Da quanto sopra richiamato emerge chiaramente che la Corte ritenga, a tutt’oggi, che la mancata instaurazione di un valido rapporto processuale, come quella derivante dall’inammissibilità del ricorso pur ritualmente proposto, travolge ogni questione circa la corretta espressione della propria voluntas puniendi da parte della persona offesa dal reato.

Dunque, la mancanza della condizione di procedibilità viene comunemente trattata nel giudizio di legittimità come una questione di fatto, soggetta alle regole della autosufficienza del ricorso (cfr. Sez. 6, n. 44774 del 08/10/2015, Raggi, Rv. 265343) e ai limiti dei poteri di accertamento della Cassazione (cfr. Sez. 3, n. 39188 del 14/10/2010, S., Rv. 248568); sicché, non può dirsi che la declaratoria di inammissibilità sia destinata ad essere messa in crisi da una ipotetica, incondizionata necessità di verifica dello stato della condizione di procedibilità come richiesta dalla normativa subentrata (in tal senso Sez. U, n. 40150 del 2018, Salatino, cit., pag. 16 della motivazione (Cassazione penale sez. IV, 10/01/2023, (ud. 10/01/2023, dep. 14/02/2023), n.6143).

E dunque, in caso di dichiarazione di inammissibilità del Ricorso, la successiva e sopravvenuta modifica delle condizioni di procedibilità non è idonea a produrre effetti tali da incrinare il giudicato formatosi, dovendo l’esame di quest’ultima sottostare alle regoli comuni di giudizio previste dal Giudizio regolamentato ai sensi degli articoli 606 e ss. c.p.p.

Dunque, “le innovazioni in materia di procedibilità a querela possono operare retroattivamente, ma tale retroattività incontra un limite nella presentazione di un ricorso fondato su motivi inammissibili” (Cassazione penale sez. IV, 10/01/2023, (ud. 10/01/2023, dep. 14/02/2023), n.6143).

In ambedue i casi esaminati, dunque, la Suprema Corte dichiara inammissibili i ricorsi e condanna, per l’effetto gli imputati.

Anche se solo in via incidentale e, comunque, con spunti interessanti la Suprema Corte ha iniziato il proprio confronto con gli effetti prodotti dall’allargamento dei reati procedibili a querela a seguito dell’introduzione del D.lgs. n.150/2022.

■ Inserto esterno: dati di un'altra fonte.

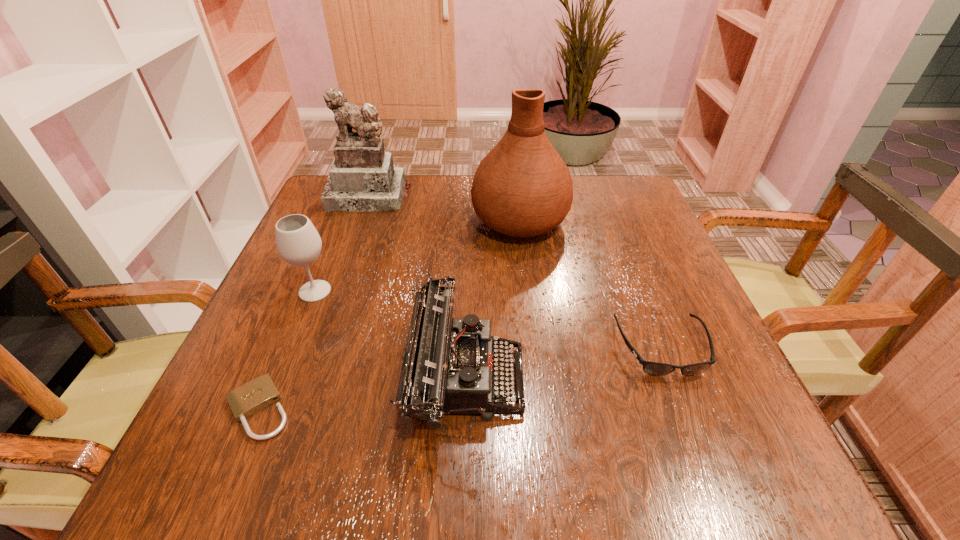 Locate an element on the screen. pitcher is located at coordinates (522, 188).

Find the location of a particular element. Image resolution: width=960 pixels, height=540 pixels. figurine is located at coordinates (362, 177).

Identify the location of wineglass. (298, 243).

Image resolution: width=960 pixels, height=540 pixels. I want to click on the fourth shortest object, so click(298, 243).

Find the location of `the fourth tallest object`. the fourth tallest object is located at coordinates (449, 365).

Identify the location of sunglasses. The height and width of the screenshot is (540, 960). (652, 368).

This screenshot has height=540, width=960. I want to click on the second shortest object, so click(x=652, y=368).

Locate an element on the screen. the shortest object is located at coordinates (254, 396).

This screenshot has width=960, height=540. I want to click on vacant space situated on the front-facing side of the figurine, so click(x=343, y=270).

You are a GUI agent. You are given a task and a screenshot of the screen. Output one action in this format:
    pyautogui.click(x=<x>, y=<y>)
    Task: Click on the vacant space located on the right of the third tallest object
    
    Given the screenshot: What is the action you would take?
    pyautogui.click(x=399, y=291) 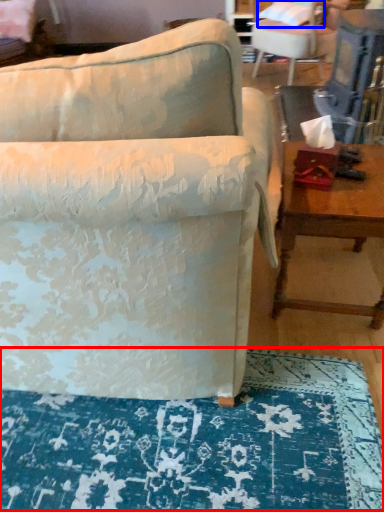 Question: Which object is closer to the camera taking this photo, mat (highlighted by a red box) or pillow (highlighted by a blue box)?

La necessità di proporre opportunamente la denunzia querela nei procedimenti interessati dalle modifiche sopra evidenziate a seguito dell’introduzione della “Riforma Cartabia” è un tema caldissimo e gli iniziali approcci della Corte di Legittimità, seppur espressi con riferimento ad ipotesi del tutto peculiari, lasciano presagire che il tema della sopravvivenza della Costituzione di Parte civile quale elemento sintomatico della voluntas puniendi della P.O., allorquando ci si trovi in una situazione di mutamenti della condizione di procedibilità, sia un tema a cuore degli Ermellini e che l’esistenza dell’atto processuale di Costituzione sia idoneo a consentire l’idoneo proseguimento del procedimento penale.